12/14 brands saw positive bumps in both Retweets and Favorites by jumping on a relevant topic.
Average Retweet bump: + 396%
Average Favorites bump: + 580%
Different types of brands saw success.
Visit London: tourism
V&A Museum: nonprofit
Apple’s iPhone and Watch event could be seen coming for weeks ahead of time, but with timely posting of content, many brands still took advantage of a trending topic to engage their audience.
13/15 brands saw huge bumps in engagement and sharing from their audience when talking about this event.
Average Retweet bump: +1300%
Average Favorites bump: +940%
Again, a wide variety of brands seeing success.
HTC makes sense, it’s a direct competitor
Mastercard makes sense, it was mentioned in the presentation
But Denny’s has nothing to do with the iPhone, and either does Zappos. Both got a great response from their audience.
And then, when a few iPhone started bending, brands jumped in on the trending topic #Bendgate
14/14 brands saw record bumps.
Average bump in Retweets: +11,000%
Average bump in Favorites: +5,400%
We’ve shown a lot of success for RTM here today, but what we don’t want you to think is that you can just blindly jump on any hashtag and get a bump.
There’s risk to manage as well, as there is with any marketing effort. But RTM risk can absolutely be managed.
In mid-September, a daily trending topic called #ThoseThreeWords appeared, and 30 brands jumped in to offer their take.
The distribution looked not so good.
Only 10/30 brands saw increased Retweets.
So what happened? When we dive deeper into the data, we can see a pattern.

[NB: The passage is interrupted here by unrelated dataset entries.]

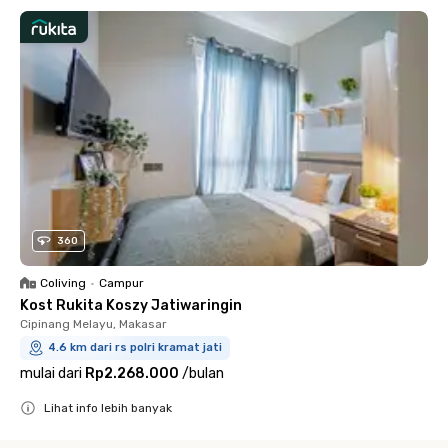
360
Coliving
•
Campur
Kost Rukita Koszy Jatiwaringin
Cipinang Melayu, Makasar
4.6 km dari rs polri kramat jati
mulai dari
Rp2.268.000
/
bulan
Lihat info lebih banyak
Close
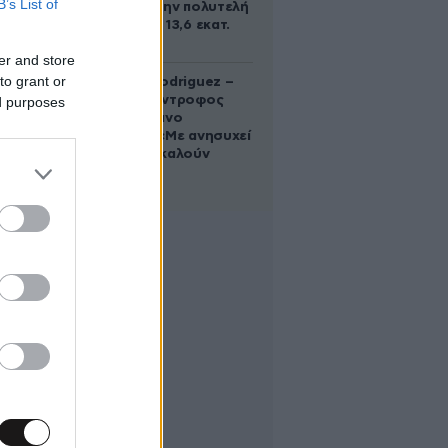
B’s List of
Γκίλφοϊλ στην πολυτελή
έπαυλη των 13,6 εκατ.
δολαρίων
er and store
to grant or
Georgina Rodriguez –
Ξεσπά η σύντροφος
ed purposes
του Κριστιάνο
Ρονάλντο: «Με ανησυχεί
που με αποκαλούν
χοντρή»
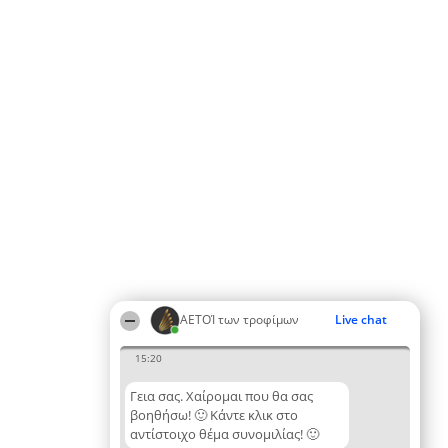
ΑΕΤΟΊ των τροφίμων
Live chat
15:20
Γεια σας. Χαίρομαι που θα σας
βοηθήσω! 🙂 Κάντε κλικ στο
αντίστοιχο θέμα συνομιλίας! 🙂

Brands that stayed on message with the trend did well.
Brands that put their product or brand messaging first did not do well.
Here’s a revised distribution
Brands that focused on the trend: GREEN
Brands that focused on their product: RED
RTM works, but you have to join the conversation, and you can’t do that with a commercial. You need to do the work and not come off like a brand, and then you’ll get your increased reach and engagement.
In September, Digiorno (a big real-time marketing brand) made a mistake. It jumped on a hashtag that it shouldn’t have jumped on, and was mentioned in the press over and over. It became a poster child for “hey brands, we don’t want you in our social conversation.”
If Digiorno had used a tool like Spredfast’s Spark tool, they would have known within 10 seconds that they should have stayed away, but they didn’t.
What you probably didn’t hear about was when Digiorno returned to Twitter after 2 weeks off.
They came back with an RTM Tweet (around National Pizza Month), and the response from their audience (that, remember, supposedly did not want a brand in their social feed) went like this.
The audience welcomed them back with open arms. They wanted them back on Twitter.
To put it another way: when’s the last time you stopped a marketing campaign for two weeks and your audience MISSED YOU?
Real-time marketing and social media give brands the opportunity to connect with an audience like nothing we’ve seen before.
Social media and real-time marketing are giving us a new avenue to connect with our audience. It’s going to look different than advertising, it SHOULD look different than advertising. But it can be more powerful than advertising.
The data shows that in the near future if a brand isn’t in a trending conversation they will be missed - or the audience will just be hanging out with their competition.